People like money. People want money. In the name of money, crime has flourished here and there. So who would be surprised to read that people want “their” money back? This is applicable to HP employees, and to anybody else in the world, whether they are employees, self entrepreneurs of retirees.
It seems quite obvious a conclusion. Still, it deserves some comments, as the way this has been written looks a bit too simple a view.
We think they deserve it. We agree with the conclusions at the end of the article, but not for the same simplistic rationale. The reference article just says that since economical results for HP have recovered, salaries should be restored and that’s it.As well, the article generalizes too much.
If we look to the official memo to employees at HP, we see a couple of items that have not been explained much in detail in the online report:
First: Salary reductions were not applied to total earnings by employees with variable salary. Just to base pay. What means that the cut was smaller than it looked.
Second: As these cuts have to be compliant with local regulations should there be any, in many countries in the world these reductions are simply non-effective, as local legislation protects salaries in a way that they cannot be reduced even if the consent of the employee is granted.
We are not going to discuss that cutting salaries was not a technically correct measure. It was one of the valid choices HP had to address the economical situation of the time. Indeed it was. And, as long as it complied with local regulations, it was legal to use it.
Now, having said this, we will try to go beyond, and imagine the ultimate target. The guys deciding to take this option (reduce salaries) were guys whose total earning from HP mainly came not via their own base salaries, but proportional to the value of shares. So increasing the value of the shares was their primary target. Not, as presented to the employees, was it about competitiveness and so forth.
There is only one way to increase share value significantly in the short term: Increasing profits. To increase profits, there are only to ways to do it: Either increasing revenue beyond expectations keeping costs in check, or to reduce costs significantly. From these two possibilities, it is kind of obvious that the second one is the easiest.
We believe this was the ultimate intention of the board. Just make sure the market understood they were slashing costs, and therefore increase shares value. Nothing else.

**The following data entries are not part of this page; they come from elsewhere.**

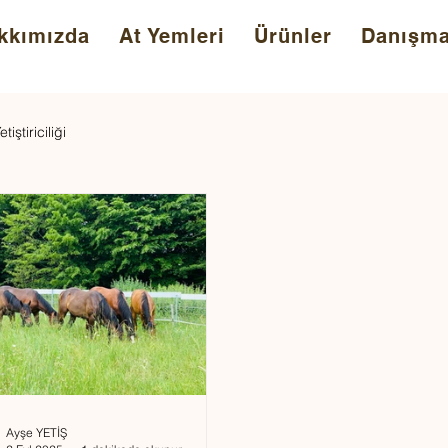
kkımızda
At Yemleri
Ürünler
Danışma
etiştiriciliği
Ayşe YETİŞ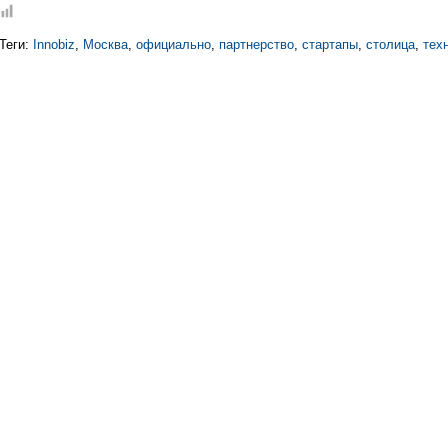
Теги:
Innobiz
,
Москва
,
официально
,
партнерство
,
стартапы
,
столица
,
тех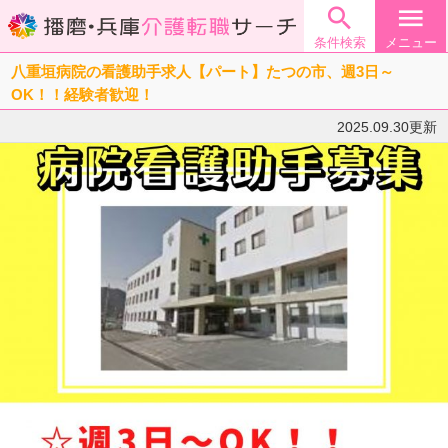

menu
条件検索
メニュー
八重垣病院の看護助手求人【パート】たつの市、週3日～
OK！！経験者歓迎！
2025.09.30更新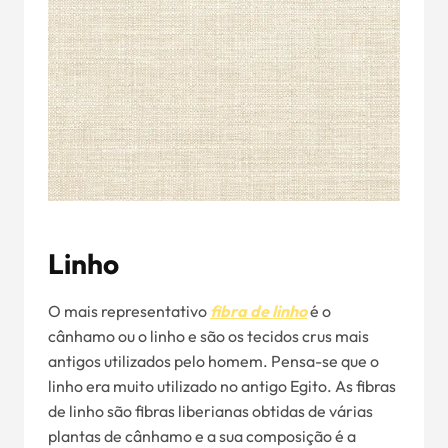
Linho
O mais representativo
fibra de linho
é o
cânhamo ou o linho e são os tecidos crus mais
antigos utilizados pelo homem. Pensa-se que o
linho era muito utilizado no antigo Egito. As fibras
de linho são fibras liberianas obtidas de várias
plantas de cânhamo e a sua composição é a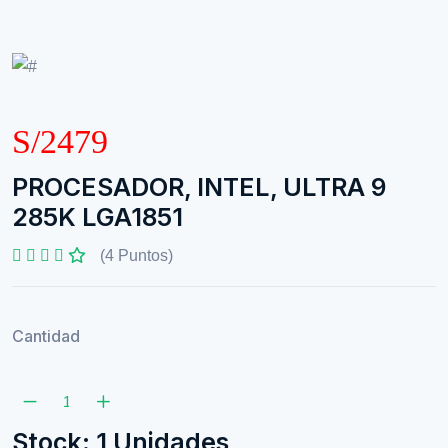
S/2479
PROCESADOR, INTEL, ULTRA 9
285K LGA1851
(4 Puntos)
Cantidad
Stock: 1 Unidades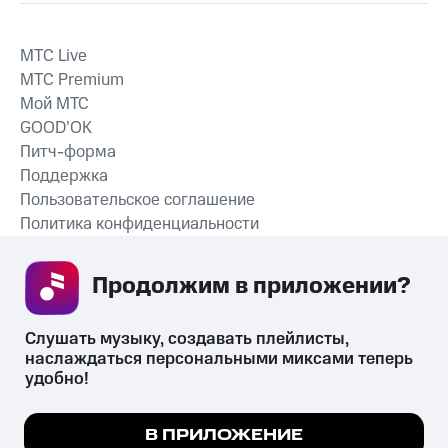
MTС Live
MTС Premium
Мой МТС
GOOD’OK
Питч-форма
Поддержка
Пользовательское соглашение
Политика конфиденциальности
Рекомендательные технологии
Продолжим в приложении? 
СКАЧАТЬ ПРИЛОЖЕНИЕ
Слушать музыку, создавать плейлисты, 
наслаждаться персональными миксами теперь 
удобно!
Незаконное потребление наркотических средств,
психотропных веществ, их аналогов причиняет вред здоровью,
Мы используем куки, чтобы на сайте все
В ПРИЛОЖЕНИЕ
их незаконный оборот запрещён и влечёт установленную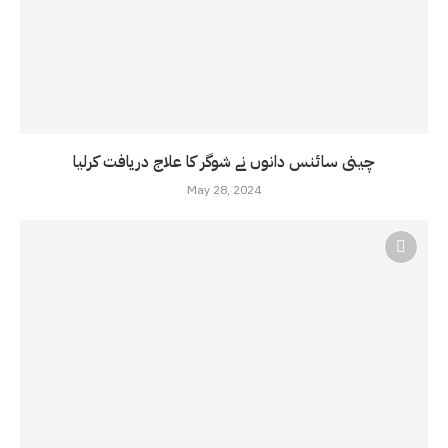
چینی سائنس دانوں نے شوگر کا علاج دریافت کرلیا
May 28, 2024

We base our opinion on the wording of the communication to HP’s rank and file employees. Messy, at some point, and potentially unclear for the average employee, who has by no means the slightest individual influence in results, and gets the explanations under the apparent “share-of-the-pain” by managers, who pretend their salaries’ cuts are even bigger than theirs.
Average employees might get lost in all the technical explanations, but what they know is that their cost of living is not paid with percentages. The greengrocer’s, the butcher’s, utilities’, insurance, schooling for kids and a long list of daily expenses are not paid on percentages, but on counting dollars. And though a 20% cut on Top execs base salary may sound big, if (this is a big “if” indeed) shares value performance means a massive payment to them, the ultimate impact is ridiculous in top exec’s earnings. As documented before, a 20% cut in former HP CEO Hurd’s earnings in 2009 roughly meant $290,000 out of more than $42,000,000, what basically proves the point. Who would care for 20% of base salary, or even 100%, if shares value can mean 30 times as much?
Not elegant at all. It simply cannot be imagined that such execs dare that much to add insult to injury. At the end, it could be even thought that they are making their millions not at the expense of competition, or by fair play in the market. They were making their earnings out of employees that supposedly are always declared to be “the most important asset” in the company whatsoever. But nothing different should have been expected, we’d say if we review recent posts from ours too.
The good news for HP? Léo Apotheker could not have found a better opportunity in the beginning of his tenure to gain a solid support basis from his more than 300,000 troops.
The skeptical view? Léo Apotheker’s income is based on shares value as much as Hurd’s was. What basically means he could be driving HP the same way as Hurd did.
The bad news? If things went bad for HP, it would behave like any other company does when targets are not met: “The most valuable assets” are sold out.